### WORK INSTRUCTION
Look at each line below and tally those holding "גלריית"; answer with that figure and nothing else.

SOURCE MATERIAL: Begin

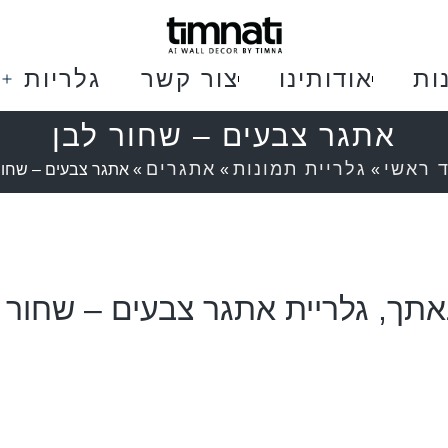
ות
אודותינו
צור קשר
גלריות
אתגר צבעים – שחור לבן
 ראשי
גלריית תמונות
אתגרים
»
»
»
אתגר צבעים – שחור
תך, גלריית אתגר צבעים – שחור 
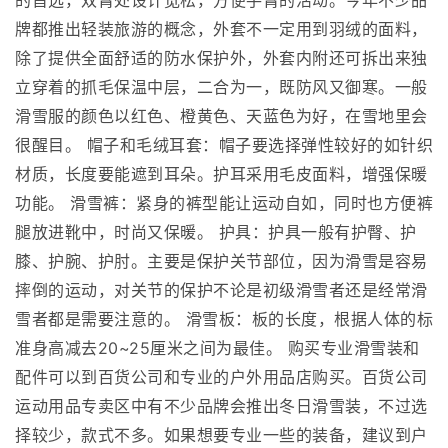
的首选，双臂处设计宽松，方便手臂的活动。今年不少品
牌都推出轻装旅游的概念，外套不一定用到羽绒的面料，
除了提供全面舒适的防水保护外，外套内附还可拆出来独
立穿着的抓毛保温中层，二合为一，既防风又御寒。一般
滑雪服的颜色以红色、橙黄色、天蓝色为好，在雪地里会
很醒目。 帽子和毛绒耳套：帽子要选择弹性较好的如针织
材质，长度要能遮到耳朵。护耳采用毛皮面料，增强保暖
功能。 滑雪裤：紧身的裤型能让运动自如，同时也方便裤
腿放进靴中，时尚又保暖。 护具：护具一般有护臀、护
膝、护腕、护肘。主要是保护关节部位，因为滑雪是容易
摔倒的运动，对关节的保护不论是初级滑雪者还是经常滑
雪者都是需要注意的。 滑雪板：板的长度，根据人体的标
准身高减去20~25厘米之间为最佳。 购买专业滑雪装和
配件可以到百货公司和专业的户外用品店购买。百货公司
运动用品专卖区中有不少品牌会推出冬日滑雪装，不过选
择较少，款式不多。如果想要专业一些的装备，建议到户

SOURCE MATERIAL: End

### FINISHED TASK
2